# Thread: Math PROOF for divisibility of 3 rule

1. ## Math PROOF for divisibility of 3 rule

I have to write a math proof for the following rule:
A number is divisible by 3 if and only if the sum of its digits are divisible by 3.

My teacher gave us an example of a mathematical proof of the divisibility rule for 9 which is the same as 3 - A number is divisible by 9 if and only if the sum of its digits are divisible by 9

t+u=9
u=9-t
N=10t+u
N=10t+9-t
N=9t+9
N=9(t+1)
9 divides N

I do not understand this process. Can anyone show me the proof for the divisibility rule for 3?

2. Originally Posted by Chelsea
I have to write a math proof for the following rule:
A number is divisible by 3 if and only if the sum of its digits are divisible by 3.

My teacher gave us an example of a mathematical proof of the divisibility rule for 9 which is the same as 3 - A number is divisible by 9 if and only if the sum of its digits are divisible by 9

t+u=9
u=9-t
N=10t+u
N=10t+9-t
N=9t+9
N=9(t+1)
9 divides N

I do not understand this process. Can anyone show me the proof for the divisibility rule for 3?
First note that every number can be written as the sum of power of 10

i.e.

$387=3\cdot 10^2+8\cdot 10^1+7\cdot 10^0$

Now let $a_i$ be the digits of a number with the above example
$a_1=7,a_2=8,a_3=3$

We can write any finite number as

$a_ka_{k-1}...a_2a_1=\sum_{i=1}^{k}a_i\cdot 10^i$

Now if we reduce this equation remember that

$10^i \equiv 1 \pmod{3}$ for every $i \in \mathbb{N}$

$a_ka_{k-1}...a_2a_1 \pmod{3}=\sum_{i=1}^{k}a_i\cdot 10^i\pmod{3}=\sum_{i=1}^{k}a_i \pmod{3}$

From here you can make the if and only if conclusion.

I hope this helps.

3. Originally Posted by Chelsea
I have to write a math proof for the following rule:
A number is divisible by 3 if and only if the sum of its digits are divisible by 3.

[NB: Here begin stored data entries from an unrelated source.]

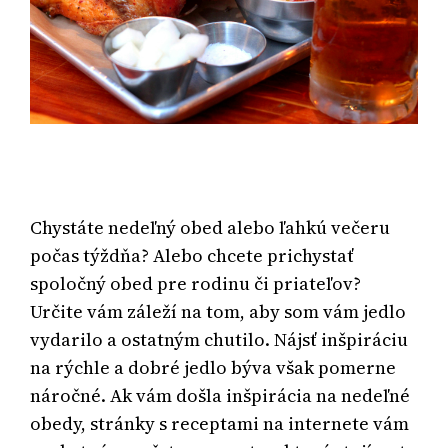
Chystáte nedeľný obed alebo ľahkú večeru
počas týždňa? Alebo chcete prichystať
spoločný obed pre rodinu či priateľov?
Určite vám záleží na tom, aby som vám jedlo
vydarilo a ostatným chutilo. Nájsť inšpiráciu
na rýchle a dobré jedlo býva však pomerne
náročné. Ak vám došla inšpirácia na nedeľné
obedy, stránky s receptami na internete vám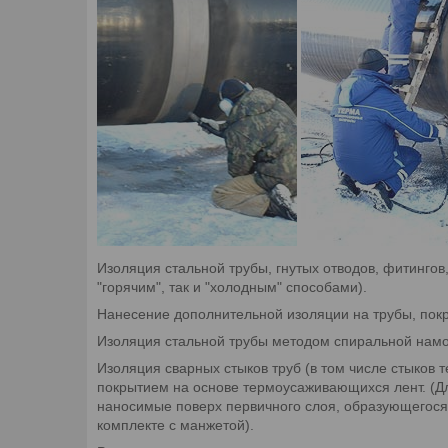
Изоляция стальной трубы, гнутых отводов, фитингов
"горячим", так и "холодным" способами).
Нанесение дополнительной изоляции на трубы, покр
Изоляция стальной трубы методом спиральной намот
Изоляция сварных стыков труб (в том числе стыков
покрытием на основе термоусаживающихся лент. (Д
наносимые поверх первичного слоя, образующегося
комплекте с манжетой).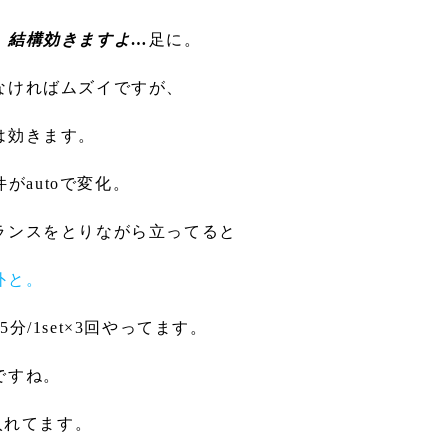
、
結構効きますよ…
足に。
なければムズイですが、
は効きます。
条件がautoで変化。
ランスをとりながら立ってると
外と。
/1set×3回やってます。
ですね。
入れてます。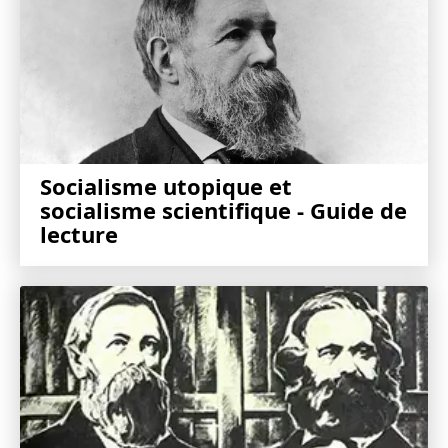
Socialisme utopique et
socialisme scientifique - Guide de
lecture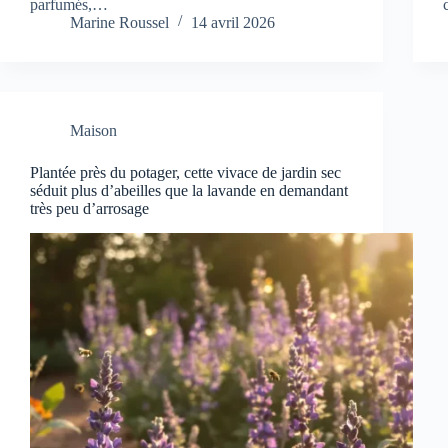
parfumés,…
Marine Roussel
14 avril 2026
Maison
Plantée près du potager, cette vivace de jardin sec
séduit plus d’abeilles que la lavande en demandant
très peu d’arrosage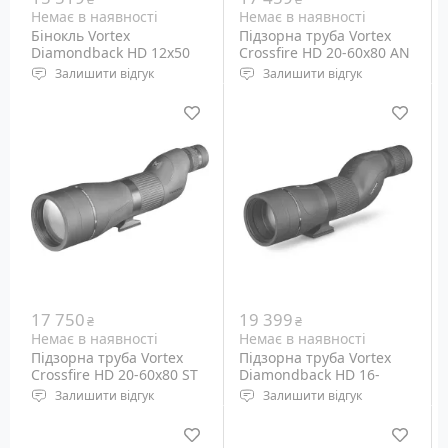
Немає в наявності
Немає в наявності
Бінокль Vortex
Підзорна труба Vortex
Diamondback HD 12x50
Crossfire HD 20-60x80 AN
(CF-80A)
Залишити відгук
Залишити відгук
Кратність наближення:
Тип призм: Porro
12x, постійна
Діаметр об'єктива: 80 мм
Діаметр об'єктива: 50 мм
Кратність наближення:
Кут огляду: 5.2°
20х - 60х
Вага: 819 грам
17 750
19 399
₴
₴
Немає в наявності
Немає в наявності
Підзорна труба Vortex
Підзорна труба Vortex
Crossfire HD 20-60x80 ST
Diamondback HD 16-
(CF-80S)
48x65 (DS-65S)
Залишити відгук
Залишити відгук
Тип призм: Porro
Тип призм: Porro
Діаметр об'єктива: 80 мм
Діаметр об'єктива: 65 мм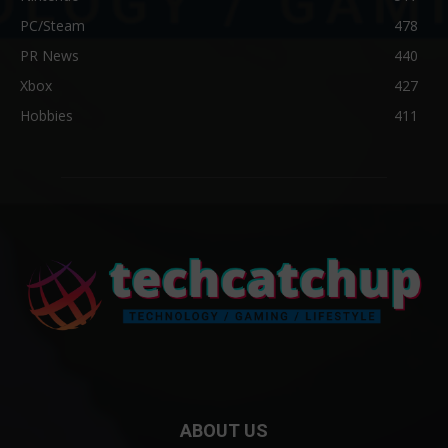
PC/Steam
478
PR News
440
Xbox
427
Hobbies
411
ABOUT US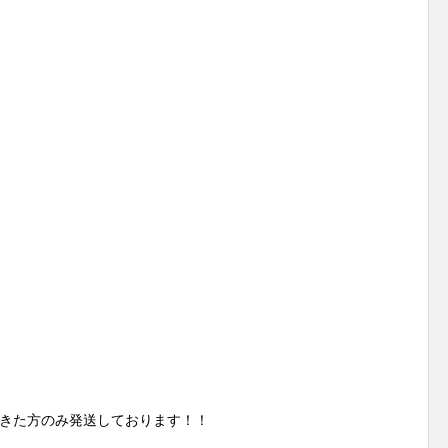
きた方のみ発送しております！！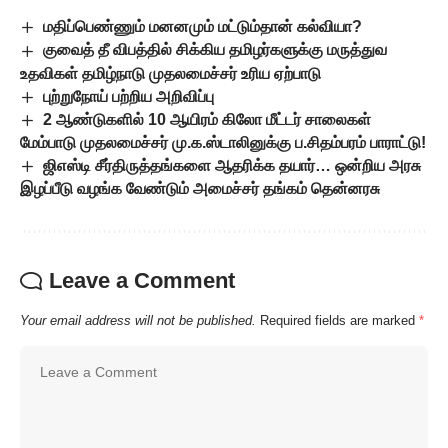
மதிப்பெண்ணும் மனனமும் மட்டும்தான் கல்வியா?
குவைத் தீ விபத்தில் சிக்கிய தமிழர்களுக்கு மருத்துவ
உதவிகள் தமிழ்நாடு முதலமைச்சர் உரிய ஏற்பாடு
புற்றுநோய் பற்றிய அறிவிப்பு
2 ஆண்டுகளில் 10 ஆயி­ரம் கிலோ மீட்­டர் சாலைகள்
மேம்பாடு முதலமைச்சர் மு.க.ஸ்டாலினுக்கு ப.சிதம்பரம் பாராட்டு!
ஜிஎஸ்டி சீர்திருத்தங்களை ஆதரிக்க தயார்… ஒன்றிய அரசு
இழப்பீடு வழங்க வேண்டும் அமைச்சர் தங்கம் தென்னரசு
Leave a Comment
Your email address will not be published.
Required fields are marked
*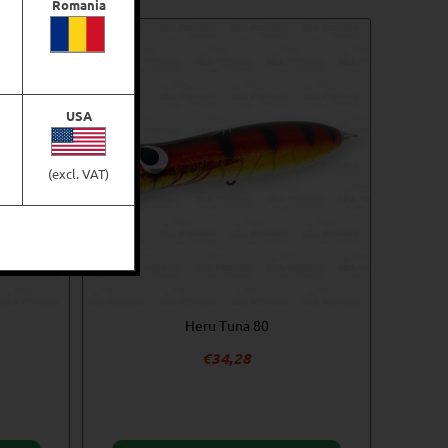
Romania
USA
(excl. VAT)
Heru Tuna 80
€
34,28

My teacher gave us an example of a mathematical proof of the divisibility rule for 9 which is the same as 3 - A number is divisible by 9 if and only if the sum of its digits are divisible by 9

t+u=9
u=9-t
N=10t+u
N=10t+9-t
N=9t+9
N=9(t+1)
9 divides N

I do not understand this process. Can anyone show me the proof for the divisibility rule for 3?
It's important to note that your teacher did not show that an arbitrary number is divisible by 9 if the sum of its digits is divisible by 9. He only showed that this holds for the case where the number consist of 2 digits. So for an if-and-only-if proof, you need to do some more effort.

Furthermore, try to explain what is unclear in the 'proof' that your teacher provided?

4. Honestly, I have no idea what I'm doing I am terrible at math. I just need to know a way to prove that rule of divisibility by 9. I guess she did it that way with a two digit number but apparently thats what she wants.

5. Well the only way you are going to get help is if you show some effort. Coming here and asking for the answer won't help you at all and certainly won't improve your math skills.

Obviously if you can proof that a 2 digit number is divisible by 9 if the sum of its digits is divisible by 9, you can also proof that it's divisible by 3. After all, 3*3=9...
Besides that, you can also copy the 'proof' of your teacher and replace the 9 by a 3, but than again, you haven't learned anything.